A draw means that the title remains with the stronger ‘champion’ and the weaker challenger leaves with nothing but an illusion of a short-lived victory. These are what the sunset clauses proposed by Joe Slovo [RIP] and signed by Mandela at the negotiations achieved. Blacks wanted land, the wealth of the country, economic participation and equality – the wanted everything in the Freedom Charter. They fought for an egalitarian society where people wouldn’t be privileged by virtue of their skin colour.

What Brutus and millions of informed South Afrikans saw with the Mandela-ANC was the perpetuation of the same status quo. The laager was not going to be dismantled but will have new occupiers flying a black green and gold flag. Fifteen years later the richest people are still the same Oppenheimers, the land, which was stolen in 1913 and beyond is still in the hands of the same thieves, the darkies participating in the economy are mere tokens like Patrice Motsepe and others. And the majority is piled up in the tender national, provincial and local municipality system, battling for crumbs. Their biggest picture is not Satrix 40 but Mercedes Benz ML 63.

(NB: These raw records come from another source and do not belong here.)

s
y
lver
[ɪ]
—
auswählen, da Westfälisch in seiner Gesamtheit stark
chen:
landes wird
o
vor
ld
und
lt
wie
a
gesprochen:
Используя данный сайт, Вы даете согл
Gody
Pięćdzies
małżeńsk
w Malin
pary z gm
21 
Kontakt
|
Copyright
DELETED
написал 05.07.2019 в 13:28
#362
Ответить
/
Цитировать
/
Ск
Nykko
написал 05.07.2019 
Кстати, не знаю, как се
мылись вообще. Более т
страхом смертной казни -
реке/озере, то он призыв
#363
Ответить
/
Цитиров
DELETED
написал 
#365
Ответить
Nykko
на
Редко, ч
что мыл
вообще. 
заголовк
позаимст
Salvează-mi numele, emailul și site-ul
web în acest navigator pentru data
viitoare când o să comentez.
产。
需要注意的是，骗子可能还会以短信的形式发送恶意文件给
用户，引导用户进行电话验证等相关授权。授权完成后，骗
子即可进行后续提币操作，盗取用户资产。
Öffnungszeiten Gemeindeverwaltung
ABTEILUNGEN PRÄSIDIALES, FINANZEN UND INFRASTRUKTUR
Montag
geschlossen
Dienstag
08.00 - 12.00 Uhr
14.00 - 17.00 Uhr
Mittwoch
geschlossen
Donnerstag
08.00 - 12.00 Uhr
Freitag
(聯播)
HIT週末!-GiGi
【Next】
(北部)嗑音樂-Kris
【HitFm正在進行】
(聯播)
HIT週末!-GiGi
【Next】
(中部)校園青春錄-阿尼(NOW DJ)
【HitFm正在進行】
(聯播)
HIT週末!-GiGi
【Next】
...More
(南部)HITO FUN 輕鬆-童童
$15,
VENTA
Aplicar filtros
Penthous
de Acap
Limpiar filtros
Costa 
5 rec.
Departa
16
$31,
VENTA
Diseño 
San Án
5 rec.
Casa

That is the reason I had a problem with a newspaper that sad it was a tragedy [or travesty] that Brutus refused to embrace the ‘new South Afrika’. He was not alone; some of us have a problem embracing a sham when we know what the ideal looks like. I can’t embrace a whore when I married a virgin. The ideal that Mandela and his party swept aside to short-change so many darkies just for an opportunity to govern is not acceptable.

I met Brutus two times and everytime I spent time with him he had something important and revolutionary to teach me. Not the fake revolutionary rhetoric of the ANC-SACP-COSATU-MKMVA that only suffices at SABC screened press conferences. The real revolution that stretches from Afrika to South Amerika, Middle East, Asia and the last despotic outpost –Swaziland.

I enjoyed my times with Brutus and learnt the importance of sacrifice, altruism and international activism beyond narrow battlefields like who should be the CEO of the SABC, Transnet, Armscor or who should be in cabinet. Something bigger than a tender. Brutus understood that South Afrika will never be free until the last oppressed soul on earth has been granted self-determination.

Brutus was a poet, a soldier and a father. He was a comrade’s comrade and a realist – something many so-called comrades today are not.